Task brief: Copy each line below in which the word "usine" occurs.

Excerpted records:
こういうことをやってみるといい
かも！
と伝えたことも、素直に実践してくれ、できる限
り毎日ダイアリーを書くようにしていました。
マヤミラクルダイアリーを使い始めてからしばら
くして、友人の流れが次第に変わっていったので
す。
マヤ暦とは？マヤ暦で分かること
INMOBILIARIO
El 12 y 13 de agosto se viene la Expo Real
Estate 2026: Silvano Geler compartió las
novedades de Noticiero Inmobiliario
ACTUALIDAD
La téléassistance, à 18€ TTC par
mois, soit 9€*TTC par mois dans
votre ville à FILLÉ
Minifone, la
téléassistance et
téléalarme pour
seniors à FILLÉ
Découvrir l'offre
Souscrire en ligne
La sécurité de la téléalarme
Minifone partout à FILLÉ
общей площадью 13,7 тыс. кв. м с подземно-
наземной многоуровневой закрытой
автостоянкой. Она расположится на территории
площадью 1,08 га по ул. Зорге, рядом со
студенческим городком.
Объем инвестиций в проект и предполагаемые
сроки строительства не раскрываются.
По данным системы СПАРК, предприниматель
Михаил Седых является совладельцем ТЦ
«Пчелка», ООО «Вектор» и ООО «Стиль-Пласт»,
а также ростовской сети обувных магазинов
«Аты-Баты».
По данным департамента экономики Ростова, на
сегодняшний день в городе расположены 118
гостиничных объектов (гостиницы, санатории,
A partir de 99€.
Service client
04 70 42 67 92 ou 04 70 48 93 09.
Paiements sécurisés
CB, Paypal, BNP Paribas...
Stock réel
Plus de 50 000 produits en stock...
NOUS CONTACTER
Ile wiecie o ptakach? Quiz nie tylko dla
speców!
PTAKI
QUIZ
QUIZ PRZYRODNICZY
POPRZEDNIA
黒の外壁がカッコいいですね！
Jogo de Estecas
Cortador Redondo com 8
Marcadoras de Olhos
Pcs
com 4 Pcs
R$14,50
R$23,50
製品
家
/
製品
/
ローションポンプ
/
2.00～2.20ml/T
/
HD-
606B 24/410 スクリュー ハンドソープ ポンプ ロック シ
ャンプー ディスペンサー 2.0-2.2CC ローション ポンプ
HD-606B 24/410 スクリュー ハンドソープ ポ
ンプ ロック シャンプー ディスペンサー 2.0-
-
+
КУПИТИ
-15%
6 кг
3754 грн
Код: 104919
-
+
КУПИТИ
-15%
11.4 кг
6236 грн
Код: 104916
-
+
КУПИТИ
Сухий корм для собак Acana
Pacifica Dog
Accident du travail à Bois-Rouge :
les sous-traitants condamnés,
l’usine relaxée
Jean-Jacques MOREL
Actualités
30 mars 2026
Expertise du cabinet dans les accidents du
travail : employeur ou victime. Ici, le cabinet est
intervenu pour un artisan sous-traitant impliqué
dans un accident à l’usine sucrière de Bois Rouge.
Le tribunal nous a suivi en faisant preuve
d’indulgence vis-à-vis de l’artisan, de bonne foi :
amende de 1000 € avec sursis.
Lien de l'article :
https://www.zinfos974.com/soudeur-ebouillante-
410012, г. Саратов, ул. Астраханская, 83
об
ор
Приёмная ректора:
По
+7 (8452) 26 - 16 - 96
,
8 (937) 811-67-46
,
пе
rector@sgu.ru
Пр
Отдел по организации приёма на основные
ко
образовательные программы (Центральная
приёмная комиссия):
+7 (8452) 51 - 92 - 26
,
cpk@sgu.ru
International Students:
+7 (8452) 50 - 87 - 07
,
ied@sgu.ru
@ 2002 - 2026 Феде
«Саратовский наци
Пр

* * *

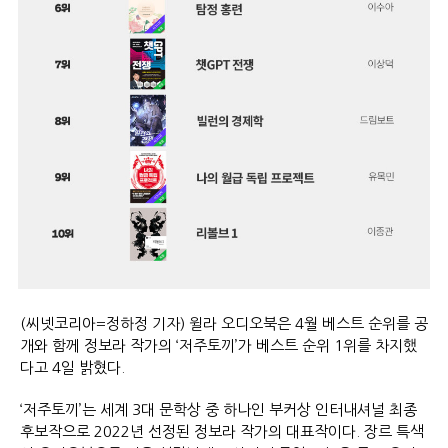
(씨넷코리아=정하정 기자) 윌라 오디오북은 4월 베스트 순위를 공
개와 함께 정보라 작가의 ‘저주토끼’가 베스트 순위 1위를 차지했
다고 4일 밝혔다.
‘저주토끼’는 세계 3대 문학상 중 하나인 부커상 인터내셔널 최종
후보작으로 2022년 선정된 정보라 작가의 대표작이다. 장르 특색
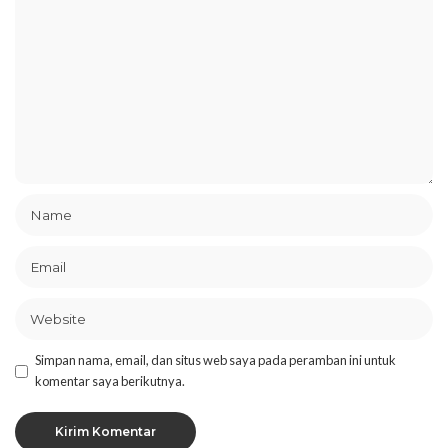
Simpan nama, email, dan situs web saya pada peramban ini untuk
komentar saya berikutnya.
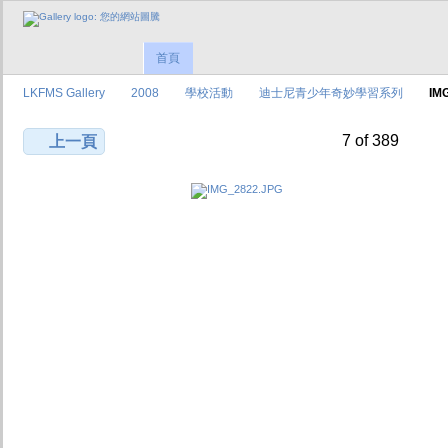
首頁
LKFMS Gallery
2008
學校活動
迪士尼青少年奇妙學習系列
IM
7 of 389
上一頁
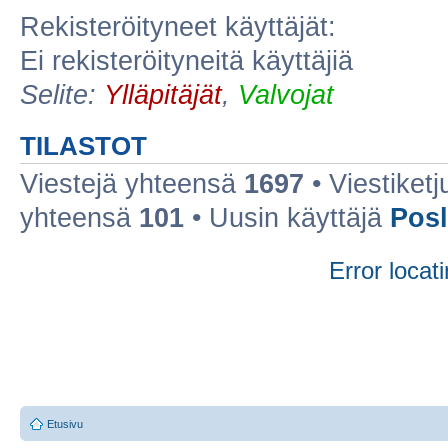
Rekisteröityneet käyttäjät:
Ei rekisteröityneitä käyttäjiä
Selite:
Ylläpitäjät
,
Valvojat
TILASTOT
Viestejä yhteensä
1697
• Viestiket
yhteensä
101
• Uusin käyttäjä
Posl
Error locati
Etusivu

Answer for the task:
l’usine relaxée
dans un accident à l’usine sucrière de Bois Rouge.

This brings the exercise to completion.